Published in The VLDB Journal: Special Issue on Machine Learning and Databases, Volume 32, Issue 6, Article No.: 4, 2023

Download paper here

Abstract

Semantic schema alignment aims to match elements across a pair of schemas based on their semantic representation. It is a key primitive for data integration that facilitates the creation of a common data fabric across heterogeneous data sources. Deep learning approaches such as graph representation learning have shown promise for effective alignment of semantically rich schemas, often captured as ontologies. Most of these approaches are supervised and require large amounts of labeled training data, which is expensive in terms of cost and manual labor. Active learning (AL) techniques can alleviate this issue by intelligently choosing the data to be labeled utilizing a human-in-the-loop approach, while minimizing the amount of labeled training data required.

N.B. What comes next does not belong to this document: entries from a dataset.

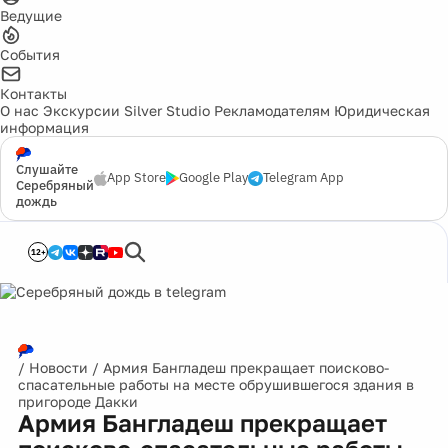
Ведущие
События
Контакты
О нас
Экскурсии
Silver Studio
Рекламодателям
Юридическая
информация
Слушайте
App Store
Google Play
Telegram App
Серебряный
дождь
12+
/
Новости
/
Армия Бангладеш прекращает поисково-
спасательные работы на месте обрушившегося здания в
пригороде Дакки
Армия Бангладеш прекращает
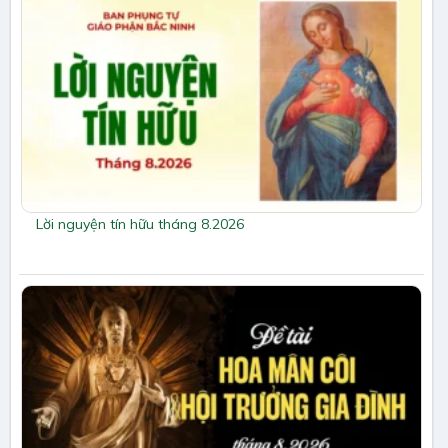
Lời nguyện tín hữu tháng 8.2026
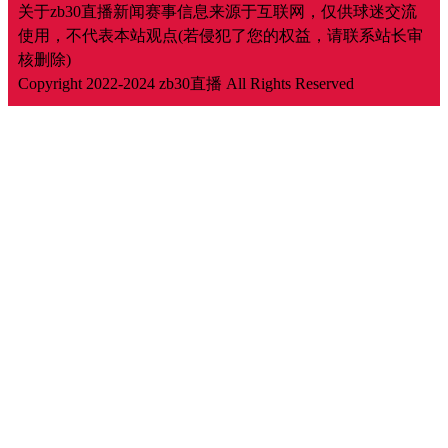
关于zb30直播新闻赛事信息来源于互联网，仅供球迷交流
使用，不代表本站观点(若侵犯了您的权益，请联系站长审
核删除)
Copyright 2022-2024
zb30直播
All Rights Reserved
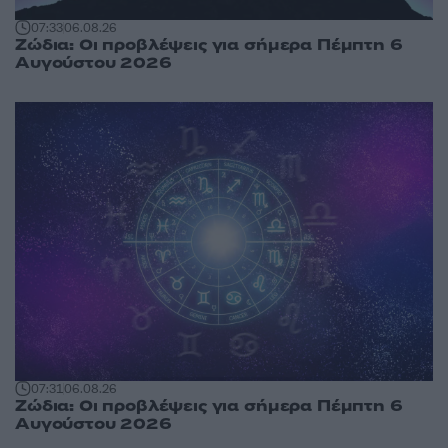
07:33
06.08.26
Ζώδια: Οι προβλέψεις για σήμερα Πέμπτη 6
Αυγούστου 2026
07:31
06.08.26
Ζώδια: Οι προβλέψεις για σήμερα Πέμπτη 6
Αυγούστου 2026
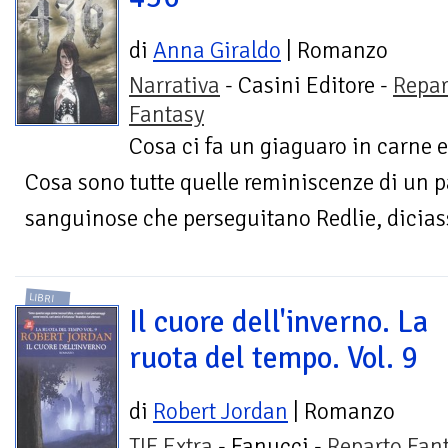
di
Anna Giraldo
| Romanzo
Narrativa
- Casini Editore -
Repar
Fantasy
Cosa ci fa un giaguaro in carne e
Cosa sono tutte quelle reminiscenze di un p
sanguinose che perseguitano Redlie, dicias
LIBRI
Il cuore dell'inverno. La
ruota del tempo. Vol. 9
di
Robert Jordan
| Romanzo
TIF Extra
- Fanucci -
Reparto Fan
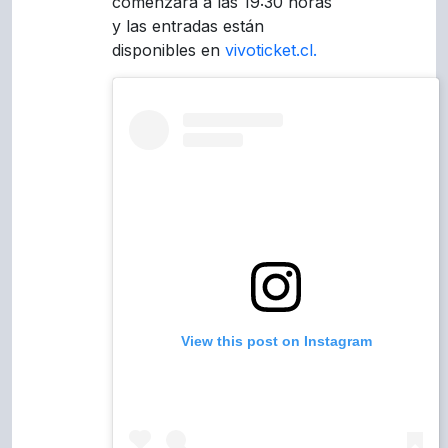
comenzará a las 19:30 horas
y las entradas están
disponibles en
vivoticket.cl.
View this post on Instagram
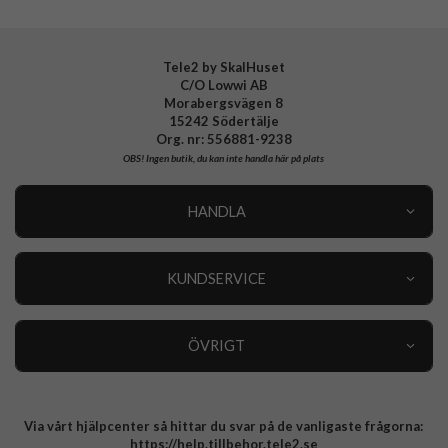
Tele2 by SkalHuset
C/O Lowwi AB
Morabergsvägen 8
15242 Södertälje
Org. nr: 556881-9238
OBS!
Ingen butik, du kan inte handla här på plats
HANDLA
Outlet
Nyheter
KUNDSERVICE
Varumärken
Kundservice
Specialkategorier
90 dagars öppet köp
ÖVRIGT
Köpevillkor
Om oss
Retur
Om cookies
Via vårt hjälpcenter så hittar du svar på de vanligaste frågorna:
Integritetspolicy
https://help.tillbehor.tele2.se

However, existing active learning techniques are limited in their ability to utilize the rich semantic information from underlying schemas. Therefore, they cannot drive effective and efficient sample selection for human labeling that is necessary to scale to larger datasets. In this paper, we propose ALFA, an active learning framework to overcome these limitations. ALFA exploits the schema element properties as well as the relationships between schema elements (structure) to drive a novel ontology-aware sample selection and label propagation algorithm for training highly accurate alignment models. We propose semantic blocking to scale to larger datasets without compromising model quality. Our experimental results across three real-world datasets show that (1) ALFA leads to a substantial reduction (27% to 82%) in the cost of human labeling, (2) semantic blocking reduces label skew up to 40% without adversely affecting model quality and scales AL to large datasets, and (3) sample selection achieves comparable schema matching quality (90% F1-score) to models trained on the entire set of available training data. We also show that ALFA outperforms the state-of-the-art ontology alignment system, BERTMap, in terms of (1)10x shorter time per AL iteration and (2) requiring half of the AL iterations to achieve the highest convergent F1-score.